EN FAIT
A. a) Y., fille de feu A., a déposé le 5 décembre 2007 auprès du Tribunal de première instance une action en reddition de comptes à l'encontre de X. SA, Luxembourg, actionnée au siège de sa succursale genevoise, et de Z. ayant son siège à Genève, alors représentée par Me B..
b) Par actes du 8 janvier 2008, communiqués le 10 janvier, le Tribunal cita les parties à comparaître à une audience d'introduction de la 16ème Chambre fixée le 7 février 2008.
c) Par lettre du 24 janvier 2008 adressée à la 16ème Chambre, avec copie au Conseil de Z., le conseil de Y. invita le magistrat saisi à ordonner la suspension de l'instance par application analogique de l'art. 113 lit. f LPC, au motif que la Commission du Barreau devait statuer sur un problème lié à la constitution de Me B. pour Z..
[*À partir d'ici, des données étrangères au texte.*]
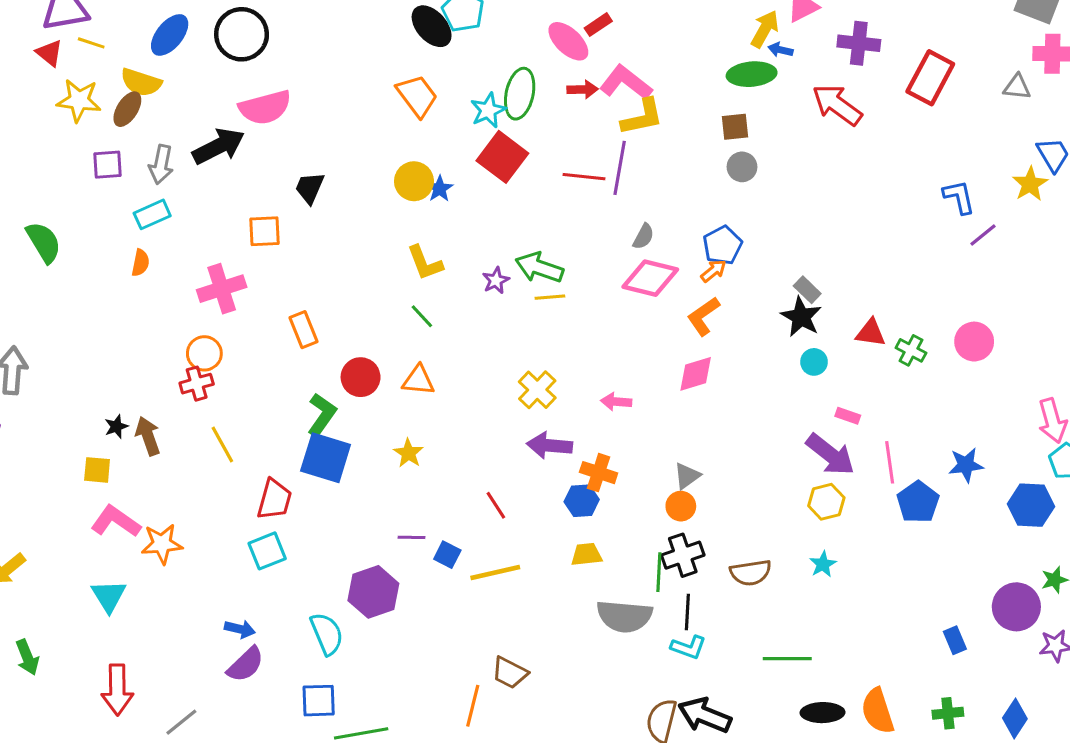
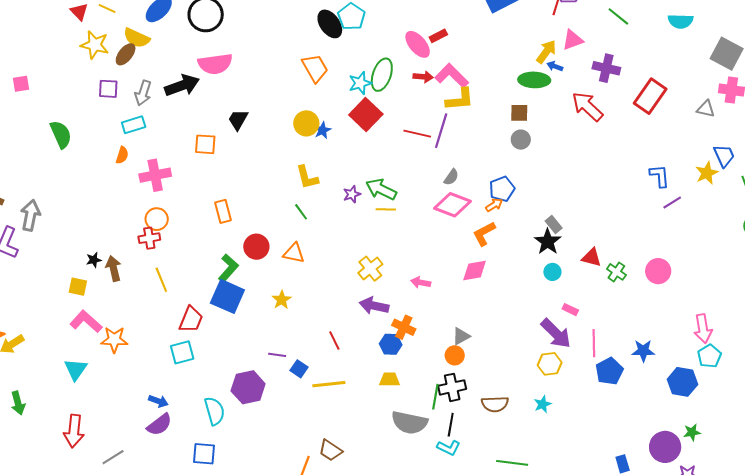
pink cross: (222, 289) -> (155, 175), moved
d) Lors de l'audience d'introduction du 7 février 2008, les trois parties citées comparurent par avocat, Me Maurice HARARI se constituant pour X. SA et Me B. confirmant sa constitution pour Z..
Le conseil de la demanderesse persista dans sa demande de suspension de l'instance à laquelle les défenderesses ne s'opposèrent pas.
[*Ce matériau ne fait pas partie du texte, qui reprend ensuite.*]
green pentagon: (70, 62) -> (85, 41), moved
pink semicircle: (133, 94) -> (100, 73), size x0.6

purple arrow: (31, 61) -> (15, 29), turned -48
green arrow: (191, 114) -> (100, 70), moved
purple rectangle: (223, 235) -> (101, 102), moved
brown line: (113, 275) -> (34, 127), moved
Le Tribunal ordonna dès lors sur le siège la suspension de l'instance, d'entente entre les parties, en application de l'art. 113 lit. a LPC.
Il notifia cette décision par jugement du même jour, communiqué le 12 février 2008 aux parties.
e) Par courrier du 7 avril 2008, Me B. avisa le Tribunal qu'il cessait de représenter les intérêts de Z. dans ce dossier et que Me Maurice HARARI lui succéderait. Ce dernier le confirma par lettre du 9 avril 2008.
f) Par requête conjointe du 16 avril 2008, les parties, sous la plume de leurs avocats, sollicitèrent du Tribunal la reprise de l'instance.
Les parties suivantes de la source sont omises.